NEW_HOLE

same as the old hole?


tags

ambient
autism
beginnings
blue
safe

I'm tired.

I've been tired for quite a while now.

I feel called out. poked at. proded in underhanded remarks. I try to be honest, because it's easier. Because it's less mental effort. because sustaining the deceit is more work than any fall out from the true could be. but this mindset is already a losing battle in my mind. because the cost benifit analysis is already part of the equastion.

sometimes it's easier to to allow a missunderstanding.

some times a lie is less work. sometimes the trueth is not worth explainging, or feels that way. and in those cases, beause my basis is one of effort, I will allow things to go unsaid. I will see a misunderstanding that I caused and not bother with correcting it.

and because I am this way I project this way of thinking to those around me. Of course they aren't being honest, it's easier to allow me to persist in my [ignorance]

It doesn't matter if this is truely how these interactions are. I treat them as if they are genuinely honest, they treat me likewise. things proceed smoothly.

for the most part.

but this persistant niggling in the back of my mind.

it's draining.

...

I'm in a new hole. I have been for nearly a year now. There have been some ups and [moving] but things have become stable. more or less.

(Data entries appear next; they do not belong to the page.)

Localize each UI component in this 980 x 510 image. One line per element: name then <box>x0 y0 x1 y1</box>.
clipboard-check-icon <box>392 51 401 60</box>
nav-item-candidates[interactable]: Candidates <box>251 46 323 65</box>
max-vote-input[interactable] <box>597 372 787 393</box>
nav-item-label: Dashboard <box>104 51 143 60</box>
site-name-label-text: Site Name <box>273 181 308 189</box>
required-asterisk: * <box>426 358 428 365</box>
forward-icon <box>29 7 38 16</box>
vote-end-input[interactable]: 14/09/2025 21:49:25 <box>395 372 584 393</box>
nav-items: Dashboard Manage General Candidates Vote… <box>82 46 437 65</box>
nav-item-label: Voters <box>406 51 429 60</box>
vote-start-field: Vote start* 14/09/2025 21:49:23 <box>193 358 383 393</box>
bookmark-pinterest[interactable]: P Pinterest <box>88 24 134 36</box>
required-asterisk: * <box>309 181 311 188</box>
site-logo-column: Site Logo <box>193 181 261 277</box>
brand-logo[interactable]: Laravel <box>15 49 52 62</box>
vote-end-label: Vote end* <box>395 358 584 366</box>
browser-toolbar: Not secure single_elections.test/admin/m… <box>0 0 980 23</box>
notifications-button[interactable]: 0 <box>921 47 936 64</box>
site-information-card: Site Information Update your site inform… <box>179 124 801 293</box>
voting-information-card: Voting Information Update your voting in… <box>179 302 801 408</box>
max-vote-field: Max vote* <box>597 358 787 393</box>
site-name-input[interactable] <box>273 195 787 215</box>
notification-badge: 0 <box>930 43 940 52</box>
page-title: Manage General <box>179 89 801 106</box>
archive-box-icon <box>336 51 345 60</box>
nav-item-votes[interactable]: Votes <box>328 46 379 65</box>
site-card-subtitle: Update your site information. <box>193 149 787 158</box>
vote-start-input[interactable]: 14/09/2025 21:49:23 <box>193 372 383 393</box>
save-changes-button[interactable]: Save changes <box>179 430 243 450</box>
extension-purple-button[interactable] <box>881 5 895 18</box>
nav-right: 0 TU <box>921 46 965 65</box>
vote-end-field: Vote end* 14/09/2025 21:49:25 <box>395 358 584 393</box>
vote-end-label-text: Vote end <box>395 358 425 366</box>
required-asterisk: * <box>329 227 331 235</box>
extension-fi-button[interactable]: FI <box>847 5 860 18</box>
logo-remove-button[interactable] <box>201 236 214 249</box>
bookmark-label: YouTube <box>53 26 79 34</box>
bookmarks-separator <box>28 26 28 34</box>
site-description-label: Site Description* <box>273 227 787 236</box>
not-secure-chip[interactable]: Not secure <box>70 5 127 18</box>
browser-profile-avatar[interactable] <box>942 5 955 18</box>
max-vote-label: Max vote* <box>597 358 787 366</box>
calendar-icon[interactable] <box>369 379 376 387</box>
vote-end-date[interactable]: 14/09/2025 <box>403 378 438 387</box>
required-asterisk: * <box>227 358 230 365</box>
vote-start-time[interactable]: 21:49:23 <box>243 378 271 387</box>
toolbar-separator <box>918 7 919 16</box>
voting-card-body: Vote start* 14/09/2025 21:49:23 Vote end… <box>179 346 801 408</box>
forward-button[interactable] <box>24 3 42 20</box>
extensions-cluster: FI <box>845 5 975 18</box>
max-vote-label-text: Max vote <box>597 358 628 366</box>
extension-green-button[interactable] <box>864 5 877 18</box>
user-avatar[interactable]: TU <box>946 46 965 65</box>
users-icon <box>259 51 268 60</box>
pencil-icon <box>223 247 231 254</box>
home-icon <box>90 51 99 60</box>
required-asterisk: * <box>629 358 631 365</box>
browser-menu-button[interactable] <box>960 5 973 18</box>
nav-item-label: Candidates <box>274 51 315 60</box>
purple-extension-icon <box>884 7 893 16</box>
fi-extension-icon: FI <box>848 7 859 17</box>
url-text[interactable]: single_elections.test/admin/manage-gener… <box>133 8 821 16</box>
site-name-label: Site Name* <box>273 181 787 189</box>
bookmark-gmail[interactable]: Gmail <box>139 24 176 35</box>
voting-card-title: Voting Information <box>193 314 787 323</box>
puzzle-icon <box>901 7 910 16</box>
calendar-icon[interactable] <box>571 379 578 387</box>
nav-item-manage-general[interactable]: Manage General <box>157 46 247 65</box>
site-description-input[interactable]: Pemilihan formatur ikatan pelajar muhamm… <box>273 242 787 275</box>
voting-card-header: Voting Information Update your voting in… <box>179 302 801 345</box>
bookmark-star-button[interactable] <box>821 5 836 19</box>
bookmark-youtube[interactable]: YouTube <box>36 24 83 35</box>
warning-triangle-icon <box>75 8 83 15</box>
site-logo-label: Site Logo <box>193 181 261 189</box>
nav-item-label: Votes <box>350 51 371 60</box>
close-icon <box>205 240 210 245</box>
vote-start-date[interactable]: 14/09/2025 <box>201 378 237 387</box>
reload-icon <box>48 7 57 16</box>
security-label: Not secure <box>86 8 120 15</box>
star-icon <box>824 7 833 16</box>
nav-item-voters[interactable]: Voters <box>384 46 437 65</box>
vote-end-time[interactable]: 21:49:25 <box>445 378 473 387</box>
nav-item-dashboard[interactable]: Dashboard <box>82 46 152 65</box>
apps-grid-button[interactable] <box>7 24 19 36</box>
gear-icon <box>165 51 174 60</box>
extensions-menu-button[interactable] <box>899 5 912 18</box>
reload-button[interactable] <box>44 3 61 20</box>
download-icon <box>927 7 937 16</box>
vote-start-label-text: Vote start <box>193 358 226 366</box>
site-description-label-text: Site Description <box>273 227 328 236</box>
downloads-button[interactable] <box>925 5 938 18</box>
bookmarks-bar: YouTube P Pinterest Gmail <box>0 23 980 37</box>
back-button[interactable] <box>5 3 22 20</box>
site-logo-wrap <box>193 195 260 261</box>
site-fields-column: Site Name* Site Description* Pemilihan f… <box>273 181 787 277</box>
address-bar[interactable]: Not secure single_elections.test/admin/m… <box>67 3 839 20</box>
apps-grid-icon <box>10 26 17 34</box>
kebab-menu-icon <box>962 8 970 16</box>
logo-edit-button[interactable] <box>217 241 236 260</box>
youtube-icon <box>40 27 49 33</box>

until recently my personal space has been only used for sleeping. a futon on the floor, and two shelving units one half way built the other completed. the complete one small and on the long wall, filled to bursting with boxes, books, art supplies. most things on the shelf so packed in they are hard to get to. the other shelf, much larger, a foot or so shy of the 2 meter and change shorter wall. The larger shelf I had intended since coming to this place to be a work space, but I had wanted a decoupage resin top for the lowest rack. This would be high enough up that i could sit at the shelf and use it as a desk. but I hadn't found time to do it. something was always in the way of doing it. first it was that I needed to get the prints I wanted to use. so eventually I had a magazine printed of the art I've created. once that came I didn't have the glue. and once I had the glue, I had begun working and didn't want to do it on a work day, and then on the weekends I felt I wanted to do it it was raining, and I had to do it outside, because the fumes from the epoxy resin would cause problems in an enclosed space.

Finally tho, I got around to it. I wouldn't say it turned out perfect but it did turn out. I think it looks good, and more importantly it's a nice hard flat surface I can use as a desktop, unlike the mdf board which is slightly too soft and textured. Finishing the desk surface meant needing to finish building the shelf. So I did that, and doing that meant I had much more desk space available. So I could reorganize all of my art stuff. I wanted to keep this shelf mostly for the art supplies. My inks, papers, brushes, pens, pencils, paints, needles, threads, and my thinkpad. For lighting on the bottom shelf I use two A5 light boards which I attached to the underside of the shelf above the lowest one. these can be turned off or on completely with a powered USB hub, or individually controlled individually through their touch controls. They produce a very diffuse and bright clean white light.

Since completeing this, it's been about a week or two. Time is hard to keep track of. But it's a bit harder to use this setup than I had expected. I'm not used to sitting on the floor. I do have a folding floor chair, which does help but because the chair doesn't go past vertical without releasing and falling all the way down, I need to set it to as vertical as it goes and then put a pillow behind my back to add a bit more support. It works but not as well as I'd like. More importantly my legs grow numb over time. I suspect this would become less of a problem as I become accustomed to using it. But maybe I am past the point where my body can learn to adapt to such changes? I don't want to believe there is such a thing however.

I feel (perhaps without any basis) that the human body is able to continue to adapt and learn until it dies. But the minds of people are generally lazy and don't push against the bodies desire to do what is easy and convinient, because of that there is a trend to push the body to do less and less until it can do nothing at all. I wouldn't say im any different, I am generally quite lazy, and rarely will push against my inclination to not do certian things. I don't stretch myself generally. either in the literal nor in the metaphorical senses.

But I do find myself in this new situation. A new hole. And I must fill it.